- Omar Brebesh was once the charge d'affairs in France
- Human Rights Watch says it appears he was tortured
- He died 24 hours after he was detained
- Libya has been criticized for its treatment of detainees
A Libyan diplomat died 24 hours after he was detained by a militia based in the city of Zintan, Human Rights Watch said.
The French Foreign Ministry confirmed Omar Brebesh's death in prison, though it did not have any information as to the circumstances. The ministry said Brebesh, 62, had served as the charge d'affairs in France from 2004 to 2008.
CNN's attempts to reach Libyan officials were not immediately successful. However, Libya's ambassador to the United Nations, Mohammed Shalgham, told the United Nations this month that Libya does not approve of any abuse and was working to stop any such practices.

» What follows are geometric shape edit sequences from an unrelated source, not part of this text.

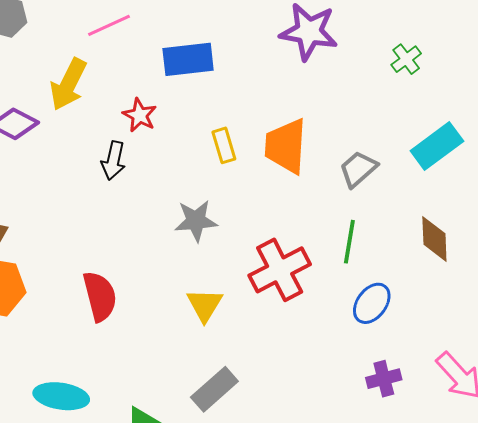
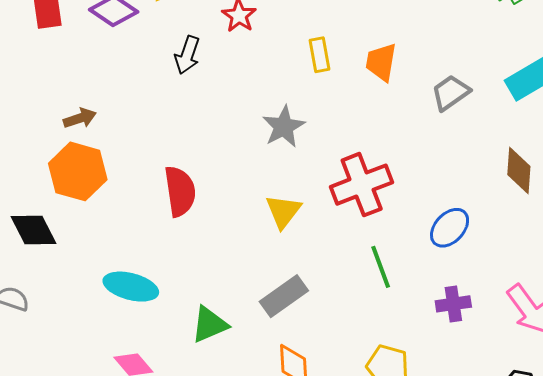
orange trapezoid: (286, 146) -> (381, 62), size x0.7
black arrow: (113, 161) -> (187, 55), moved
gray star: (196, 221) -> (284, 127), turned -30
green line: (349, 242) -> (381, 267), moved, turned -36

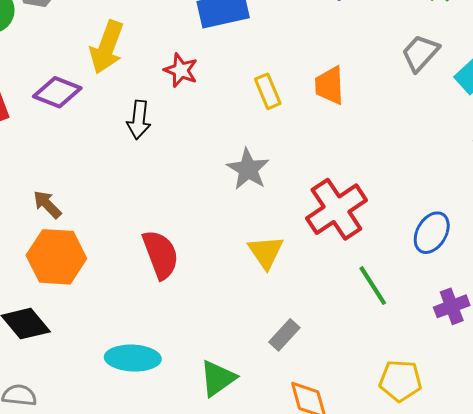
gray trapezoid: (451, 93) -> (420, 53), moved
brown arrow: (80, 118) -> (47, 204), turned -104
gray rectangle: (284, 296) -> (284, 335), size x0.7

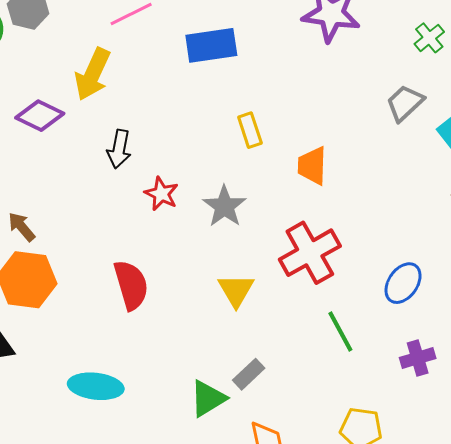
red star: (181, 70) -> (161, 194), moved
orange trapezoid: (330, 85) -> (312, 166), moved
green triangle: (218, 378) -> (208, 398), moved

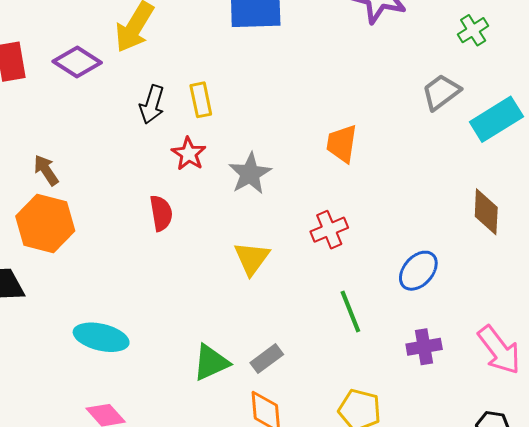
yellow rectangle: (250, 130) -> (201, 100), moved
red cross: (310, 253) -> (329, 230), size x0.6
red semicircle: (131, 285) -> (161, 213), moved, size x0.7
gray rectangle: (249, 374) -> (267, 359), moved

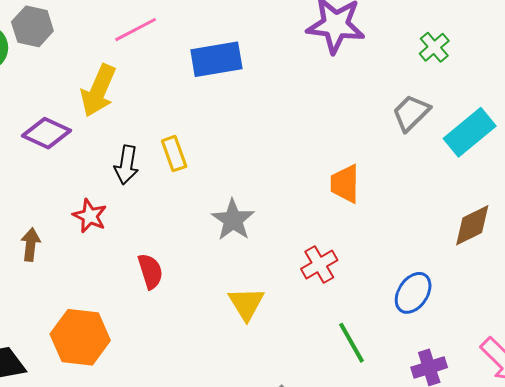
orange trapezoid: (342, 144) -> (345, 184), moved
red star: (189, 154) -> (90, 216), moved
brown arrow: (46, 170) -> (31, 245), turned 48
brown diamond: (486, 212) -> (472, 225), turned 69
orange hexagon: (45, 223) -> (80, 337), moved

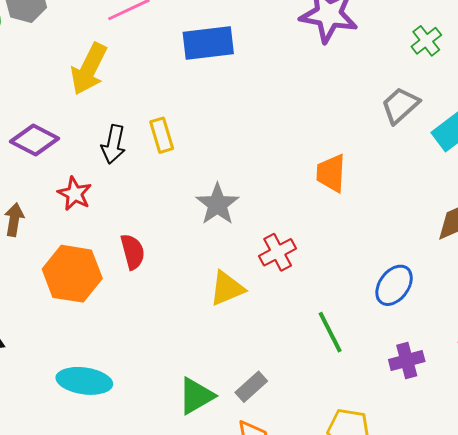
purple diamond: (46, 133) -> (35, 140), moved
red cross: (319, 265) -> (278, 252), moved
yellow triangle: (246, 304) -> (227, 288), turned 36
orange hexagon: (80, 337) -> (72, 274), moved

Brebesh was detained January 19 and appears to have died from torture, Human Rights Watch said Thursday after viewing a preliminary autopsy report.

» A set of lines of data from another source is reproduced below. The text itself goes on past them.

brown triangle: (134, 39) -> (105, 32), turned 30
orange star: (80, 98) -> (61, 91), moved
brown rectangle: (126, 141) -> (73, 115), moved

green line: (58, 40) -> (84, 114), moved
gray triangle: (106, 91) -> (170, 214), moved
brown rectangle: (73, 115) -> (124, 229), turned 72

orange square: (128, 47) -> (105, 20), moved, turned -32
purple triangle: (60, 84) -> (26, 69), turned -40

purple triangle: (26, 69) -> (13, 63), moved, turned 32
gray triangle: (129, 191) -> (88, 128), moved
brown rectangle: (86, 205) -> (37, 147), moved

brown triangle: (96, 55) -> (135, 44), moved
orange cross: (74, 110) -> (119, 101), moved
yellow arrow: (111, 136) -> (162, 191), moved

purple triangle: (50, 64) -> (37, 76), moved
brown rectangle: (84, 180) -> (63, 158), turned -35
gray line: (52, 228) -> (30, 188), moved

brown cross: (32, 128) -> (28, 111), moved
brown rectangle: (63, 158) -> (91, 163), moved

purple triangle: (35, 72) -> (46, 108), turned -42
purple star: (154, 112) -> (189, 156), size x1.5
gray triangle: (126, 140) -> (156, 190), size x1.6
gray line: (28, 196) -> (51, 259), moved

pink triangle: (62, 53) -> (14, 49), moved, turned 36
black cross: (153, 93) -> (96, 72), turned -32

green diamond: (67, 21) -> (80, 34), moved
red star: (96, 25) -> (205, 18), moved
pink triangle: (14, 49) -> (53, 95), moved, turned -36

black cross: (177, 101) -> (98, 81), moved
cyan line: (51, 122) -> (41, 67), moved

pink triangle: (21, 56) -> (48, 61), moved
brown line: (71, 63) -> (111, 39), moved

The autopsy report said the cause of death included multiple bodily injuries and fractured ribs. Photos of Brebesh's body, seen by Human Rights Watch, show welts, cuts, and the apparent removal of toenails.
The rights monitoring group said it also read a Tripoli police report that said Brebesh had died from torture and that an unnamed suspect had confessed to killing him.
His death comes amid various reports of detainee abuse and sharp criticism that Libya's new leaders have failed to establish the rule of law.
Amnesty International said this month that several detainees have died after being tortured in recent weeks. And the medical charity Doctors Without Borders said it was halting its work in detention centers in Misrata because detainees were tortured and were denied urgent medical care.
Human Rights Watch said Libya's militias will continue torture and abuse unless they are held to account.
"Libya's leaders should show the political will to prosecute people who commit serious crimes, regardless of their role in the uprising," said Sarah Leah Whitson, the group's Middle East and North Africa director.
"The rule of law, and punishment for crimes, apply to all Libyans, including those who fought against Moammar Gadhafi," she said.
Brebesh's son Ziad told Human Rights Watch that his father voluntarily submitted to an investigation by the Al-Shohada Ashura militia at their base in the Tripoli neighborhood of Crimea. Brebesh had been called there for questioning.
Ziad escorted his father, who entered the base at 5:30 p.m. January 19. Ziad said he stayed inside for tea before being told to wait outside.
After 45 minutes, militia members took Ziad away to retrieve one of the family cars and a firearm. He returned later that night but was prevented from entering the area where his father was being interrogated, Human Rights Watch said.
The next day, following a visit to the Al-Shohada Ashura base, the family heard that Brebesh's body had appeared at a hospital in Zintan, about 100 kilometers southwest of Tripoli. Ziad's brother Muhammad went there in the evening and described what he saw:
"I saw his face. There was blood on his nose and mouth. But I didn't see the rest of his body or his face from the other side. There was a bump on his forehead. After that, I kissed him and that was it. Later, when we saw the other side of his face at the hospital in Tripoli, it looked like his jaw was broken, like his face was not in the right place."
Brebesh's family showed photographs of his body to Human Rights Watch that revealed welts and extensive bruising on the abdomen, lacerations on both legs, and a large wound on the sole of the left foot. Some of his toenails appear to have been removed, the rights group said.